Carnegie Endowment for International Peace è il più antico centro statunitense di studi internazionali, e il primo think tank globale. Cent’anni fa condusse una missione particolarmente complessa, inserendosi, come fosse una Ngo autonoma dall’influenza delle potenze, dentro la decomposizione dell’impero ottomano, con l’obiettivo di contribuire a limitarvi la violazione dei diritti umani. La commissione plurinazionale di sette membri tornò dal teatro delle guerre balcaniche con un dossier di orrore e dolore immensi, che sollecita tuttora utili considerazioni.

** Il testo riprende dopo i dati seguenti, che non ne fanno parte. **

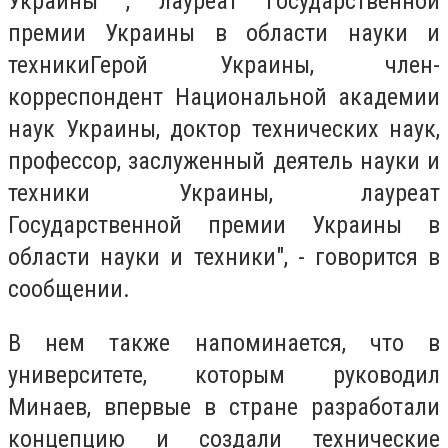
Украины , лауреат Государственной
премии Украины в области науки и
техникиГерой Украины, член-
корреспондент Национальной академии
наук Украины, доктор технических наук,
профессор, заслуженный деятель науки и
техники Украины, лауреат
Государственной премии Украины в
области науки и техники", - говорится в
сообщении.
В нем также напоминается, что в
университете, которым руководил
Минаев, впервые в стране разработали
концепцию и создали технические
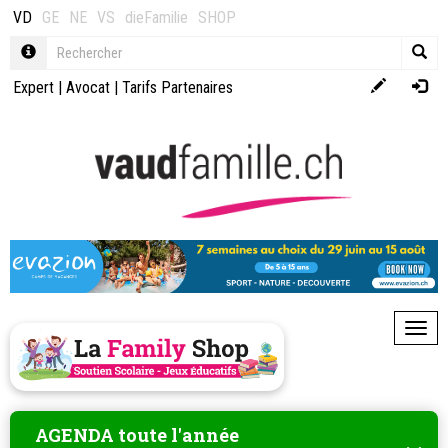
VD
GE
NE
VS
dieFamilie
SHOP
Expert
|
Avocat
|
Tarifs Partenaires
Toggl
AGENDA toute l'année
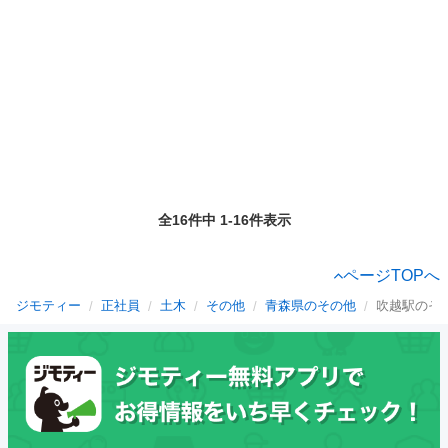
全16件中 1-16件表示
ページTOPへ
ジモティー
正社員
土木
その他
青森県のその他
吹越駅のそ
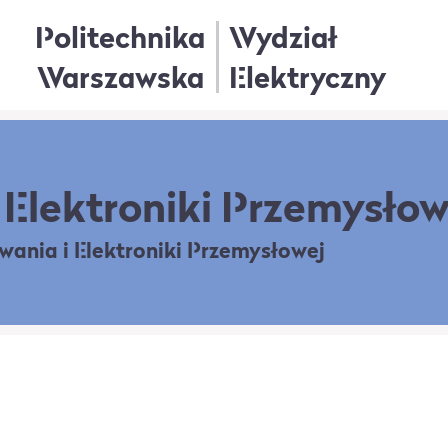
Politechnika
Wydział
Warszawska
Elektryczny
Elektroniki Przemysłow
owania
i Elektroniki Przemysłowej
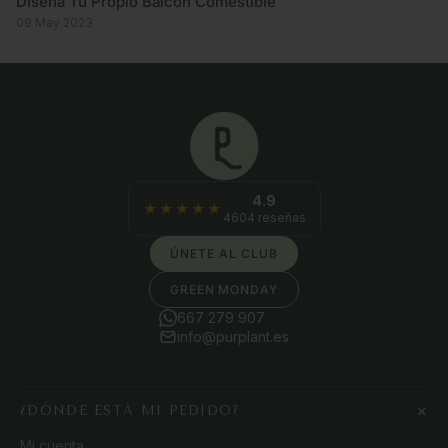
Diseña Tu Propio Balcón Comestible
09 May 2023
4.9
★★★★★
4604 reseñas
ÚNETE AL CLUB
GREEN MONDAY
667 279 907
info@purplant.es
+
¿DÓNDE ESTÁ MI PEDIDO?
Mi cuenta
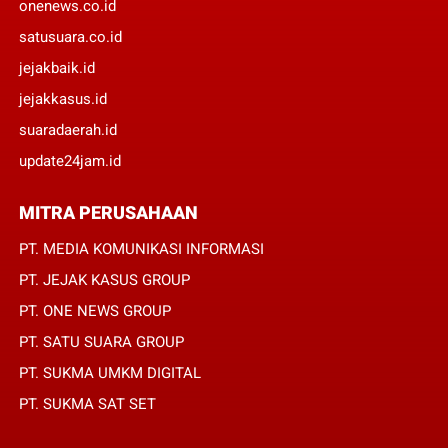
onenews.co.id
satusuara.co.id
jejakbaik.id
jejakkasus.id
suaradaerah.id
update24jam.id
MITRA PERUSAHAAN
PT. MEDIA KOMUNIKASI INFORMASI
PT. JEJAK KASUS GROUP
PT. ONE NEWS GROUP
PT. SATU SUARA GROUP
PT. SUKMA UMKM DIGITAL
PT. SUKMA SAT SET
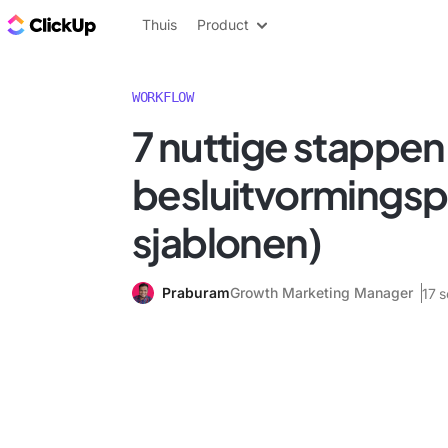
ClickUp Blog
Thuis
Product
WORKFLOW
7 nuttige stappen 
besluitvormingsp
sjablonen)
Praburam
Growth Marketing Manager
17 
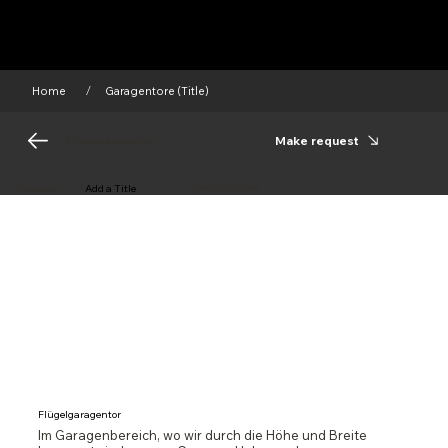
Home
Garagentore (Title)
/
Make request
Flügelgaragentor
|
|
Add a Title
Specifications
Preview
Flügelgaragentor
Im Garagenbereich, wo wir durch die Höhe und Breite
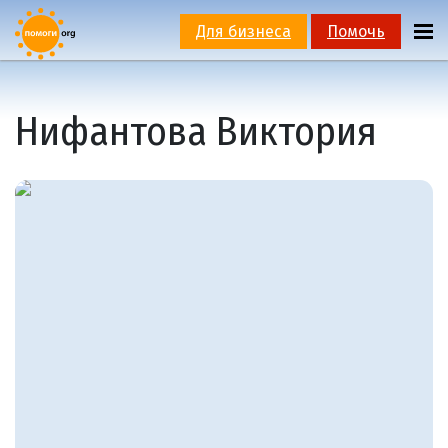
Для бизнеса
Помочь
Нифантова Виктория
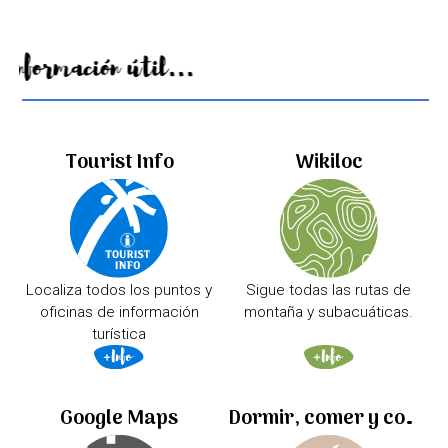
Información útil...
Tourist Info
Wikiloc
Localiza todos los puntos y
Sigue todas las rutas de
oficinas de información
montaña y subacuáticas.
turística
Google Maps
Dormir, comer y comprar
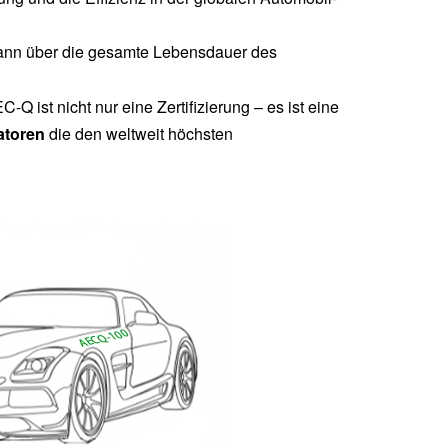
nn über die gesamte Lebensdauer des
Q ist nicht nur eine Zertifizierung – es ist eine
atoren
die den weltweit höchsten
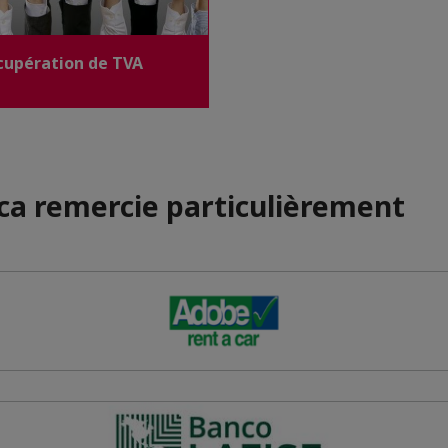
cupération de TVA
ica remercie particulièrement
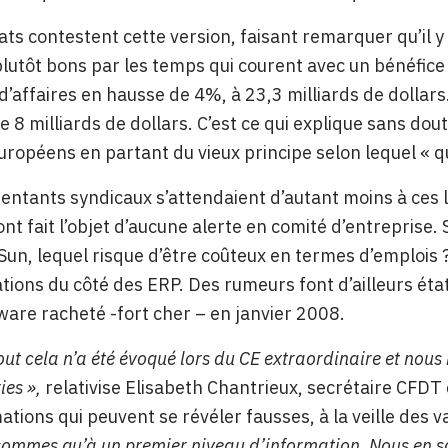
ats contestent cette version, faisant remarquer qu’il y
plutôt bons par les temps qui courent avec un bénéfice 
 d’affaires en hausse de 4%, à 23,3 milliards de dolla
e 8 milliards de dollars. C’est ce qui explique sans dout
européens en partant du vieux principe selon lequel « q
entants syndicaux s’attendaient d’autant moins à ces 
ont fait l’objet d’aucune alerte en comité d’entreprise. 
Sun, lequel risque d’être coûteux en termes d’emplois
tions du côté des ERP. Des rumeurs font d’ailleurs état
are racheté -fort cher – en janvier 2008.
tout cela n’a été évoqué lors du CE extraordinaire et nou
ies »,
relativise Elisabeth Chantrieux, secrétaire CFDT 
ations qui peuvent se révéler fausses, à la veille des 
sommes qu’à un premier niveau d’information. Nous en sa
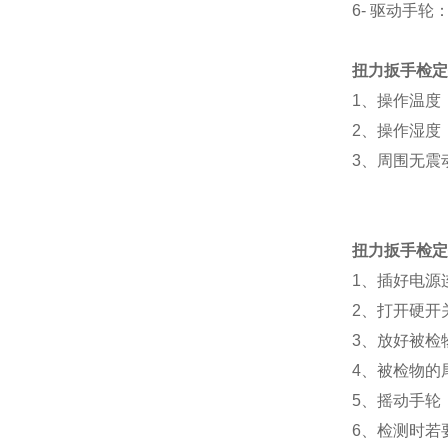
6- 驱动手
扭力扳手检定
1、操作温度：
2、操作湿度：
3、周围无震
扭力扳手检定
1、插好电源
2、打开硬开
3、放好被检
4、被检物的
5、摇动手轮
6、检测时若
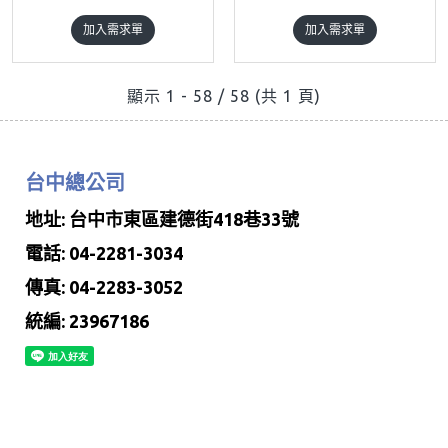
加入需求單
加入需求單
顯示 1 - 58 / 58 (共 1 頁)
台中總公司
地址: 台中市東區建德街418巷33號
電話: 04-2281-3034
傳真: 04-2283-3052
統編: 23967186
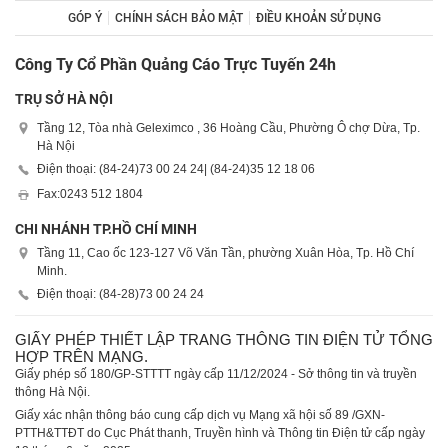
GÓP Ý
CHÍNH SÁCH BẢO MẬT
ĐIỀU KHOẢN SỬ DỤNG
Công Ty Cổ Phần Quảng Cáo Trực Tuyến 24h
TRỤ SỞ HÀ NỘI
Tầng 12, Tòa nhà Geleximco , 36 Hoàng Cầu, Phường Ô chợ Dừa, Tp.
Hà Nội
Điện thoại: (84-24)
73 00 24 24
| (84-24)
35 12 18 06
Fax:
0243 512 1804
CHI NHÁNH TP.HỒ CHÍ MINH
Tầng 11, Cao ốc 123-127 Võ Văn Tần, phường Xuân Hòa, Tp. Hồ Chí
Minh.
Điện thoại: (84-28)
73 00 24 24
GIẤY PHÉP THIẾT LẬP TRANG THÔNG TIN ĐIỆN TỬ TỔNG
HỢP TRÊN MẠNG.
Giấy phép số 180/GP-STTTT ngày cấp 11/12/2024 - Sở thông tin và truyền
thông Hà Nội.
Giấy xác nhận thông báo cung cấp dịch vụ Mạng xã hội số 89 /GXN-
PTTH&TTĐT do Cục Phát thanh, Truyền hình và Thông tin Điện tử cấp ngày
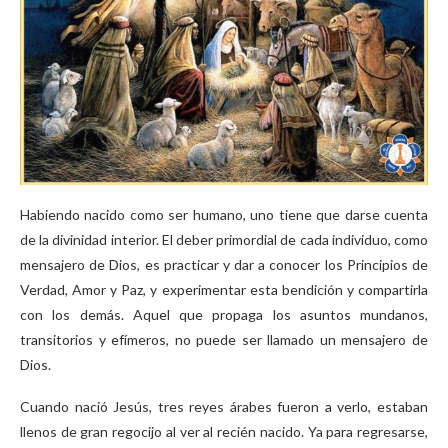
Habiendo nacido como ser humano, uno tiene que darse cuenta
de la divinidad interior. El deber primordial de cada individuo, como
mensajero de Dios, es practicar y dar a conocer los Principios de
Verdad, Amor y Paz, y experimentar esta bendición y compartirla
con los demás. Aquel que propaga los asuntos mundanos,
transitorios y efímeros, no puede ser llamado un mensajero de
Dios.
Cuando nació Jesús, tres reyes árabes fueron a verlo, estaban
llenos de gran regocijo al ver al recién nacido. Ya para regresarse,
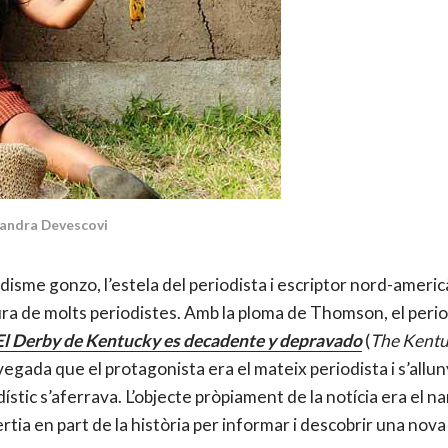
jandra Devescovi
odisme gonzo, l’estela del periodista i escriptor nord-amer
tura de molts periodistes. Amb la ploma de Thomson, el peri
El Derby de Kentucky es decadente y depravado
(
The Kentu
vegada que el protagonista era el mateix periodista i s’allunya
odístic s’aferrava. L’objecte pròpiament de la notícia era el n
tia en part de la història per informar i descobrir una nova r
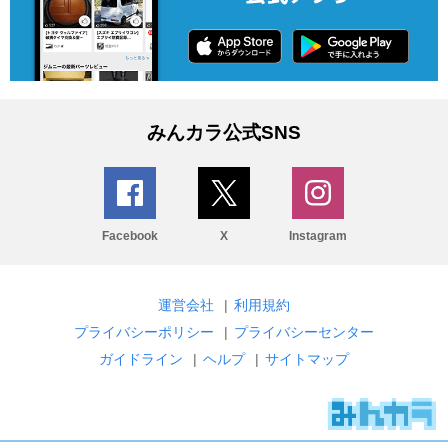
みんカラ公式SNS
Facebook
X
Instagram
運営会社
|
利用規約
プライバシーポリシー
|
プライバシーセンター
ガイドライン
|
ヘルプ
|
サイトマップ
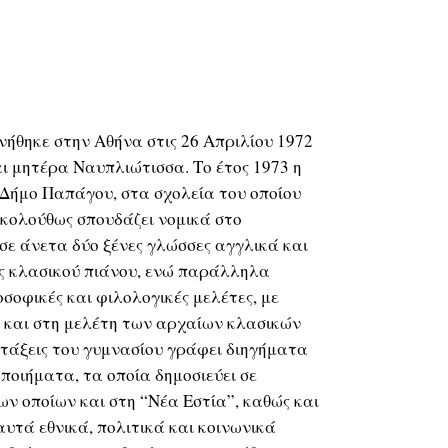
νήθηκε στην Αθήνα στις 26 Απριλίου 1972
 μητέρα Ναυπλιώτισσα. Το έτος 1973 η
 Δήμο Παπάγου, στα σχολεία του οποίου
Ακολούθως σπουδάζει νομικά στο
ε άνετα δύο ξένες γλώσσες αγγλικά και
ές κλασικού πιάνου, ενώ παράλληλα
οσοφικές και φιλολογικές μελέτες, με
ές και στη μελέτη των αρχαίων κλασικών
τάξεις του γυμνασίου γράφει διηγήματα
 ποιήματα, τα οποία δημοσιεύει σε
ων οποίων και στη “Νέα Εστία”, καθώς και
αυτά εθνικά, πολιτικά και κοινωνικά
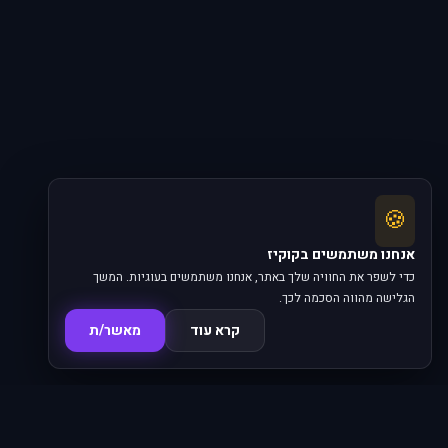
🍪
אנחנו משתמשים בקוקיז
כדי לשפר את החוויה שלך באתר, אנחנו משתמשים בעוגיות. המשך
הגלישה מהווה הסכמה לכך.
קרא עוד
מאשר/ת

La prima riguarda il quadro istituzionale che, allora come ai nostri giorni, genera le stragi di popolazioni inermi. Il rapporto, diffuso in più lingue e in decine di migliaia di copie, interpellò governi e opinioni pubbliche, per la prima volta nella storia, sulla capacità della comunità internazionale di imputare la responsabilità penale degli eccidi documentati: se ai governi, ai graduati, alle bande di irregolari. Fece capire che in guerra i crimini non stanno da una parte sola, e produsse categorie giuridiche nuove che si sarebbero mostrate decisive per il diritto penale umanitario cresciuto dopo la seconda guerra mondiale: deportazione, tortura di prigionieri, sterminio, violenza su donne e bambini, campo di detenzione sfruttamento e assassinio, genocidio.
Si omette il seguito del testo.